Kids in Lee County will be heading back to school in early August, and parents are gearing up for the 2024/2025 school year. Like last year, many are concerned that the cost of school supplies and essential clothing will continue to increase. Most parents are worried about their ability to provide for school needs that align with student success. Studies show that having the right school supplies can help children feel more prepared and less anxious as they return to school. Children that arrive equipped for the school day feel more confident in their ability to function in the classroom.


FISH OF SANCAP helps Lee County families that have a connection to the islands through residence or employment with back-to-school supplies and clothing essentials!  With the 2024/2025 Lee County school year on the horizon, families are struggling to afford school supplies and clothing. According to a 2023 survey by Deloitte, “Back-to-school is typically the second largest spending event for families after the holiday season. With prices of school supplies increasing 23.7% in the past two years, shoppers’ need for a bargain is even more evident.”[i]

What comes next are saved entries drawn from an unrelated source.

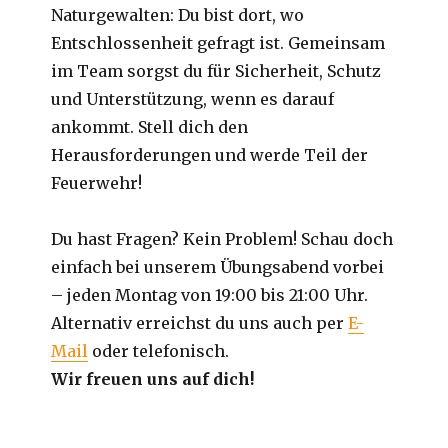
Naturgewalten: Du bist dort, wo
Entschlossenheit gefragt ist. Gemeinsam
im Team sorgst du für Sicherheit, Schutz
und Unterstützung, wenn es darauf
ankommt. Stell dich den
Herausforderungen und werde Teil der
Feuerwehr!
Du hast Fragen? Kein Problem! Schau doch
einfach bei unserem Übungsabend vorbei
– jeden Montag von 19:00 bis 21:00 Uhr.
Alternativ erreichst du uns auch per
E-
Mail
oder telefonisch.
Wir freuen uns auf dich!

“Those we serve are already making impossible choices between rent vs utilities, food vs medicine, car repairs vs health insurance,” says Manuela Martinez, Disaster Administrative Director. “The cost of basic household essentials keeps rising, and families are prioritizing where they spend, and what they spend on, as it relates to back-to-school supplies and clothing.”

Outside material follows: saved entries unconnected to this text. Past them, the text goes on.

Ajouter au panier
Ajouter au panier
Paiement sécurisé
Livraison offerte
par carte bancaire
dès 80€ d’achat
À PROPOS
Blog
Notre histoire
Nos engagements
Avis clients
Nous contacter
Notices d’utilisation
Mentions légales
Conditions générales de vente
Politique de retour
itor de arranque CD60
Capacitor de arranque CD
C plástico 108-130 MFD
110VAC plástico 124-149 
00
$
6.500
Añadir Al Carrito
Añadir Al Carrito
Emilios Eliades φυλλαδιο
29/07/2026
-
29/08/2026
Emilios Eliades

With household essentials on the rise, the Deloitte survey notes that parents across all income groups plan to spend less and focus on replenishing the necessities, such as school supplies, while holding off on nonessential purchases like tech and apparel.​


“I just can’t afford it all,” notes the parent of a Sanibel school middle-school student. “My food, energy and transportation costs have skyrocketed. That, combined with everything we lost from Ian, makes it nearly impossible to cover everything on the school supply list and clothing.”


FISH helps families in need with necessary items to begin the new school year. Now through July 22, community members wishing to donate items can drop off basic school supplies during normal business hours at the Sanibel Public Library, 770 Dunlop; Bank of the Islands, 1699 Periwinkle and the Sanibel & Captiva Islands Association of Realtors, 2353 Periwinkle, #201. Items including paper, glue sticks, pens, pencils, rulers, notebooks, etc. for grades K-12 are requested.

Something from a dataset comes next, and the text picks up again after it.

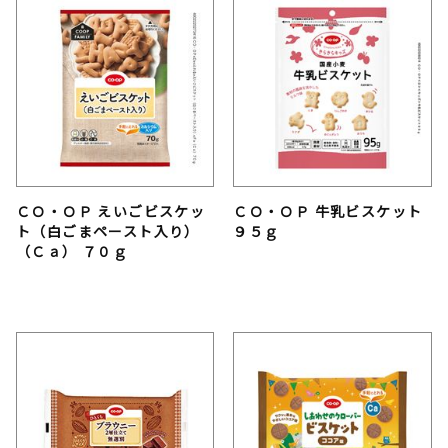
ＣＯ・ＯＰ えいごビスケッ
ＣＯ・ＯＰ 牛乳ビスケット
ト（白ごまペースト入り）
９５ｇ
（Ｃａ） ７０ｇ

Items may also be dropped off at FISH, 2422 Periwinkle, between 10:00 a.m. – 3:00 p.m. through July 31st. FISH is also accepting monetary donations to ensure enough supplies are available on distribution day.


FISH will also provide socks, under garments and gift cards for clothing and backpack purchases to qualifying households. For additional information, contact Merari Salinas, 239-472-4775 or [email protected].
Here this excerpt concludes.